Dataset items
<<<<

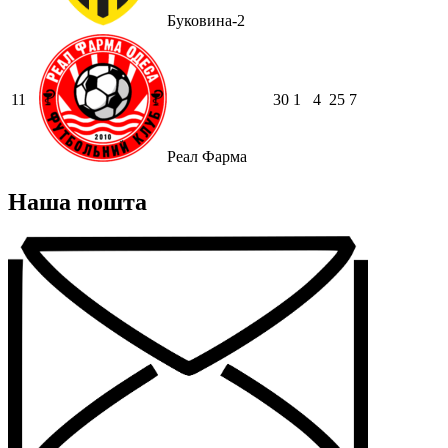
Буковина-2
11
30
1
4
25
7
Реал Фарма
Наша пошта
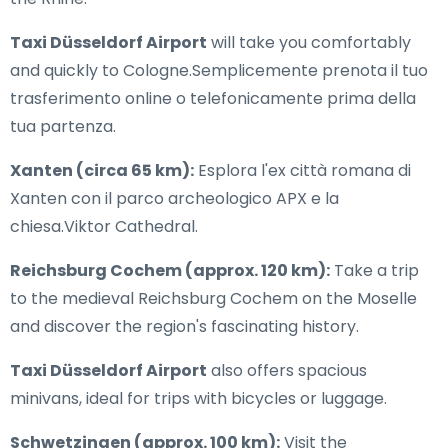
Taxi Düsseldorf Airport
will take you comfortably
and quickly to Cologne.Semplicemente prenota il tuo
trasferimento online o telefonicamente prima della
tua partenza.
Xanten (circa 65 km):
Esplora l'ex città romana di
Xanten con il parco archeologico APX e la
chiesa.Viktor Cathedral.
Reichsburg Cochem (approx. 120 km):
Take a trip
to the medieval Reichsburg Cochem on the Moselle
and discover the region's fascinating history.
Taxi Düsseldorf Airport
also offers spacious
minivans, ideal for trips with bicycles or luggage.
Schwetzingen (approx. 100 km):
Visit the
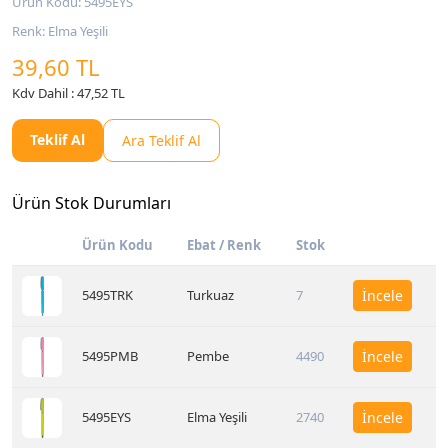
Ürün Kodu: 5495EYS
Renk: Elma Yeşili
39,60 TL
Kdv Dahil : 47,52 TL
Teklif Al
Ara Teklif Al
Ürün Stok Durumları
Ürün Kodu
Ebat / Renk
Stok
5495TRK
Turkuaz
7
İncele
5495PMB
Pembe
4490
İncele
5495EYS
Elma Yeşili
2740
İncele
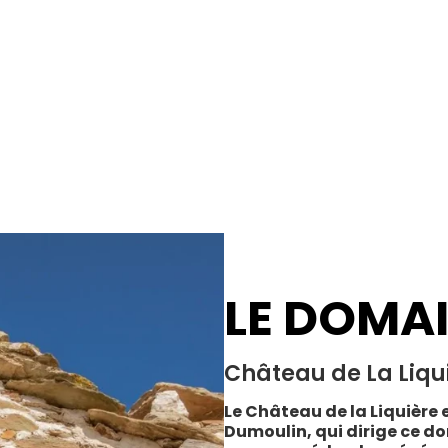
LE DOMA
Château de La Liqu
Le Château de la Liquière e
Dumoulin, qui dirige ce do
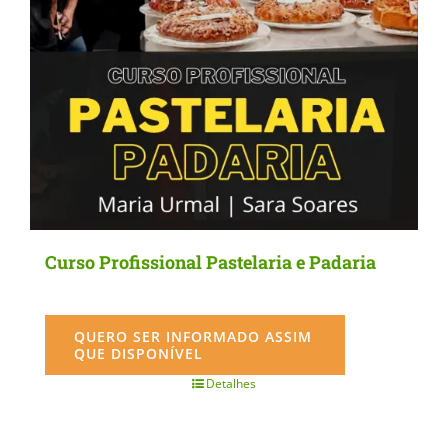
Curso Profissional Pastelaria e Padaria
QUERO SER INFORMADO ASSIM
QUE DISPONÍVEL
Detalhes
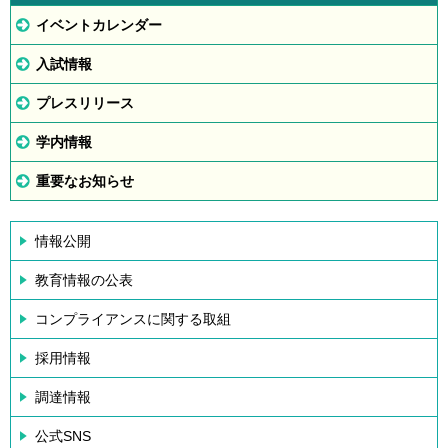
イベントカレンダー
入試情報
プレスリリース
学内情報
重要なお知らせ
情報公開
教育情報の公表
コンプライアンスに関する取組
採用情報
調達情報
公式SNS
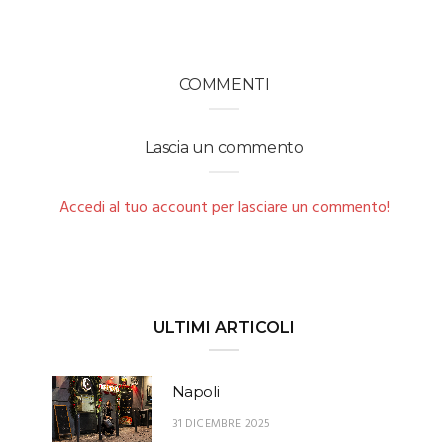
COMMENTI
Lascia un commento
Accedi al tuo account per lasciare un commento!
ULTIMI ARTICOLI
Napoli
31 DICEMBRE 2025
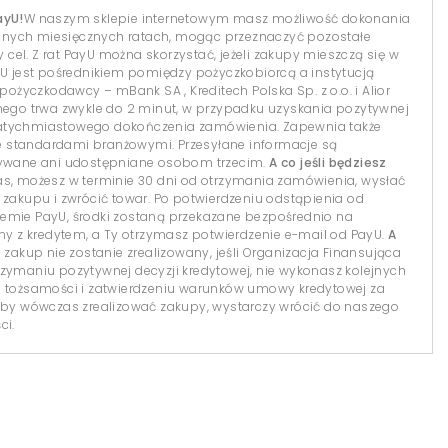
ayU!
W naszym sklepie internetowym masz możliwość dokonania
dnych miesięcznych ratach, mogąc przeznaczyć pozostałe
el. Z rat PayU można skorzystać, jeżeli zakupy mieszczą się w
yU jest pośrednikiem pomiędzy pożyczkobiorcą a instytucją
 pożyczkodawcy – mBank SA , Kreditech Polska Sp. z o.o. i Alior
lnego trwa zwykle do 2 minut, w przypadku uzyskania pozytywnej
natychmiastowego dokończenia zamówienia. Zapewnia także
 standardami branżowymi. Przesyłane informacje są
isywane ani udostępniane osobom trzecim.
A co jeśli będziesz
s, możesz w terminie 30 dni od otrzymania zamówienia, wysłać
 zakupu i zwrócić towar. Po potwierdzeniu odstąpienia od
temie PayU, środki zostaną przekazane bezpośrednio na
 z kredytem, a Ty otrzymasz potwierdzenie e-mail od PayU.
A
 zakup nie zostanie zrealizowany, jeśli Organizacja Finansująca
 otrzymaniu pozytywnej decyzji kredytowej, nie wykonasz kolejnych
i tożsamości i zatwierdzeniu warunków umowy kredytowej za
y wówczas zrealizować zakupy, wystarczy wrócić do naszego
ci.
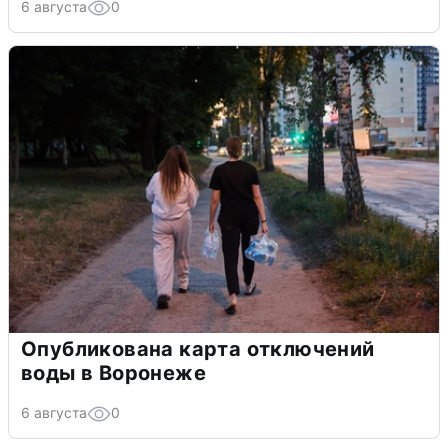
6 августа
0
Опубликована карта отключений
воды в Воронеже
6 августа
0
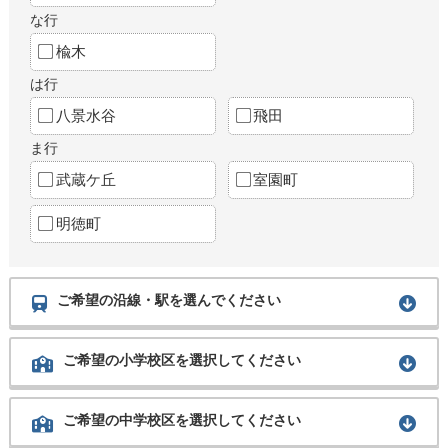
な行
楡木
は行
八景水谷
飛田
ま行
武蔵ケ丘
室園町
明徳町
ご希望の沿線・駅を選んでください
ご希望の小学校区を選択してください
ご希望の中学校区を選択してください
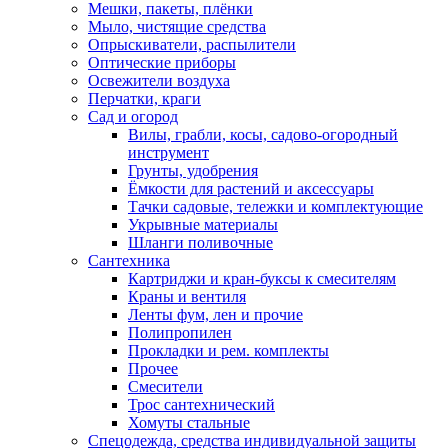
Мешки, пакеты, плёнки
Мыло, чистящие средства
Опрыскиватели, распылители
Оптические приборы
Освежители воздуха
Перчатки, краги
Сад и огород
Вилы, грабли, косы, садово-огородный
инструмент
Грунты, удобрения
Ёмкости для растений и аксессуары
Тачки садовые, тележки и комплектующие
Укрывные материалы
Шланги поливочные
Сантехника
Картриджи и кран-буксы к смесителям
Краны и вентиля
Ленты фум, лен и прочие
Полипропилен
Прокладки и рем. комплекты
Прочее
Смесители
Трос сантехнический
Хомуты стальные
Спецодежда, средства индивидуальной защиты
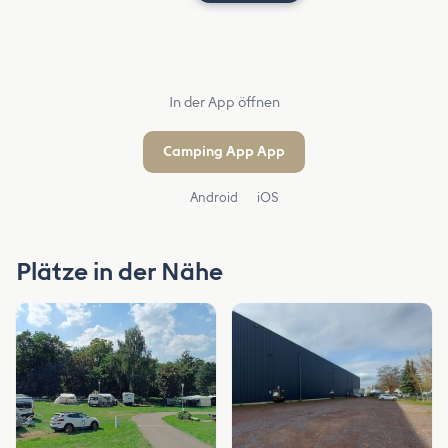
In der App öffnen
Camping App App
Android
iOS
Plätze in der Nähe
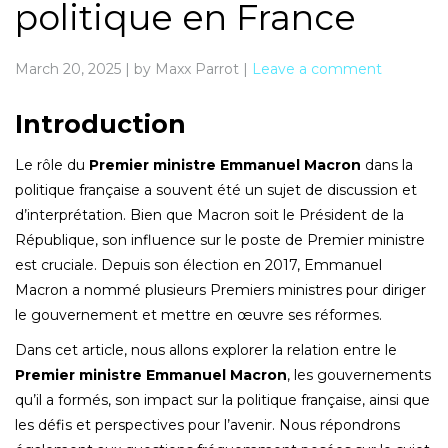
politique en France
March 20, 2025
|
by Maxx Parrot
|
Leave a comment
Introduction
Le rôle du
Premier ministre Emmanuel Macron
dans la
politique française a souvent été un sujet de discussion et
d’interprétation. Bien que Macron soit le Président de la
République, son influence sur le poste de Premier ministre
est cruciale. Depuis son élection en 2017, Emmanuel
Macron a nommé plusieurs Premiers ministres pour diriger
le gouvernement et mettre en œuvre ses réformes.
Dans cet article, nous allons explorer la relation entre le
Premier ministre Emmanuel Macron
, les gouvernements
qu’il a formés, son impact sur la politique française, ainsi que
les défis et perspectives pour l’avenir. Nous répondrons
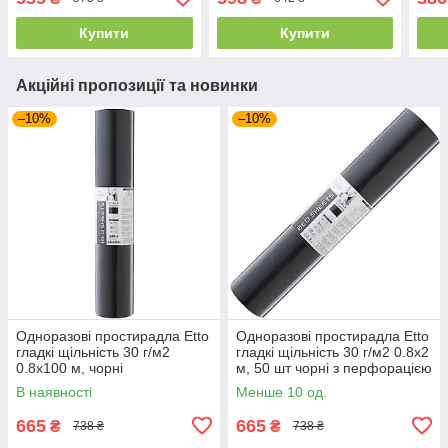
Купити
Купити
Акційні пропозиції та новинки
–10%
–10%
Одноразові простирадла Etto
Одноразові простирадла Etto
гладкі щільність 30 г/м2
гладкі щільність 30 г/м2 0.8х2
0.8х100 м, чорні
м, 50 шт чорні з перфорацією
В наявності
Менше 10 од.
665
665
₴
₴
738 ₴
738 ₴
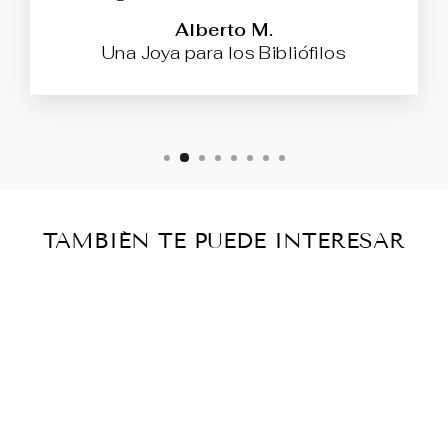
Alberto M.
Una Joya para los Bibliófilos
TAMBIÉN TE PUEDE INTERESAR
LOS
TRABAJOS Y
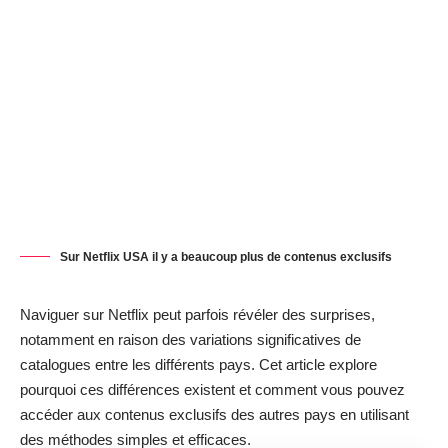
Sur Netflix USA il y a beaucoup plus de contenus exclusifs
Naviguer sur Netflix peut parfois révéler des surprises,
notamment en raison des variations significatives de
catalogues entre les différents pays. Cet article explore
pourquoi ces différences existent et comment vous pouvez
accéder aux contenus exclusifs des autres pays en utilisant
des méthodes simples et efficaces.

>>>>

Without including any pictures, output each entry above exactly as it appears.

Буковина-2
11
30
1
4
25
7
Реал Фарма
Наша пошта
Taxi Düsseldorf Airport
will take you comfortably
and quickly to Cologne.Semplicemente prenota il tuo
trasferimento online o telefonicamente prima della
tua partenza.
Xanten (circa 65 km):
Esplora l'ex città romana di
Xanten con il parco archeologico APX e la
chiesa.Viktor Cathedral.
Reichsburg Cochem (approx. 120 km):
Take a trip
to the medieval Reichsburg Cochem on the Moselle
and discover the region's fascinating history.
Taxi Düsseldorf Airport
also offers spacious
minivans, ideal for trips with bicycles or luggage.
Schwetzingen (approx. 100 km):
Visit the
Ürün Kodu: 5495EYS
Renk: Elma Yeşili
39,60 TL
Kdv Dahil : 47,52 TL
Teklif Al
Ara Teklif Al
Ürün Stok Durumları
Ürün Kodu
Ebat / Renk
Stok
5495TRK
Turkuaz
7
İncele
5495PMB
Pembe
4490
İncele
5495EYS
Elma Yeşili
2740
İncele
LE DOMA
Château de La Liqu
Le Château de la Liquière e
Dumoulin, qui dirige ce do
Curso Profissional Pastelaria e Padaria
QUERO SER INFORMADO ASSIM
QUE DISPONÍVEL
Detalhes
イベントカレンダー
入試情報
プレスリリース
学内情報
重要なお知らせ
情報公開
教育情報の公表
コンプライアンスに関する取組
採用情報
調達情報
公式SNS
COMMENTI
Lascia un commento
Accedi al tuo account per lasciare un commento!
ULTIMI ARTICOLI
Napoli
31 DICEMBRE 2025
ayU!
W naszym sklepie internetowym masz możliwość dokonania
dnych miesięcznych ratach, mogąc przeznaczyć pozostałe
el. Z rat PayU można skorzystać, jeżeli zakupy mieszczą się w
yU jest pośrednikiem pomiędzy pożyczkobiorcą a instytucją
 pożyczkodawcy – mBank SA , Kreditech Polska Sp. z o.o. i Alior
lnego trwa zwykle do 2 minut, w przypadku uzyskania pozytywnej
natychmiastowego dokończenia zamówienia. Zapewnia także
 standardami branżowymi. Przesyłane informacje są
isywane ani udostępniane osobom trzecim.
A co jeśli będziesz
s, możesz w terminie 30 dni od otrzymania zamówienia, wysłać
 zakupu i zwrócić towar. Po potwierdzeniu odstąpienia od
temie PayU, środki zostaną przekazane bezpośrednio na
 z kredytem, a Ty otrzymasz potwierdzenie e-mail od PayU.
A
 zakup nie zostanie zrealizowany, jeśli Organizacja Finansująca
 otrzymaniu pozytywnej decyzji kredytowej, nie wykonasz kolejnych
i tożsamości i zatwierdzeniu warunków umowy kredytowej za
y wówczas zrealizować zakupy, wystarczy wrócić do naszego
ci.
6 августа
0
Опубликована карта отключений
воды в Воронеже
6 августа
0
な行
楡木
は行
八景水谷
飛田
ま行
武蔵ケ丘
室園町
明徳町
ご希望の沿線・駅を選んでください
ご希望の小学校区を選択してください
ご希望の中学校区を選択してください
Мешки, пакеты, плёнки
Мыло, чистящие средства
Опрыскиватели, распылители
Оптические приборы
Освежители воздуха
Перчатки, краги
Сад и огород
Вилы, грабли, косы, садово-огородный
инструмент
Грунты, удобрения
Ёмкости для растений и аксессуары
Тачки садовые, тележки и комплектующие
Укрывные материалы
Шланги поливочные
Сантехника
Картриджи и кран-буксы к смесителям
Краны и вентиля
Ленты фум, лен и прочие
Полипропилен
Прокладки и рем. комплекты
Прочее
Смесители
Трос сантехнический
Хомуты стальные
Спецодежда, средства индивидуальной защиты
In der App öffnen
Camping App App
Android
iOS
Plätze in der Nähe
politique en France
March 20, 2025
|
by Maxx Parrot
|
Leave a comment
Introduction
Le rôle du
Premier ministre Emmanuel Macron
dans la
politique française a souvent été un sujet de discussion et
d’interprétation. Bien que Macron soit le Président de la
République, son influence sur le poste de Premier ministre
est cruciale. Depuis son élection en 2017, Emmanuel
Macron a nommé plusieurs Premiers ministres pour diriger
le gouvernement et mettre en œuvre ses réformes.
Dans cet article, nous allons explorer la relation entre le
Premier ministre Emmanuel Macron
, les gouvernements
qu’il a formés, son impact sur la politique française, ainsi que
les défis et perspectives pour l’avenir. Nous répondrons
Купити
Купити
Акційні пропозиції та новинки
–10%
–10%
Одноразові простирадла Etto
Одноразові простирадла Etto
гладкі щільність 30 г/м2
гладкі щільність 30 г/м2 0.8х2
0.8х100 м, чорні
м, 50 шт чорні з перфорацією
В наявності
Менше 10 од.
665
665
₴
₴
738 ₴
738 ₴
Alberto M.
Una Joya para los Bibliófilos
TAMBIÉN TE PUEDE INTERESAR
LOS
TRABAJOS Y
Sur Netflix USA il y a beaucoup plus de contenus exclusifs
Naviguer sur Netflix peut parfois révéler des surprises,
notamment en raison des variations significatives de
catalogues entre les différents pays. Cet article explore
pourquoi ces différences existent et comment vous pouvez
accéder aux contenus exclusifs des autres pays en utilisant
des méthodes simples et efficaces.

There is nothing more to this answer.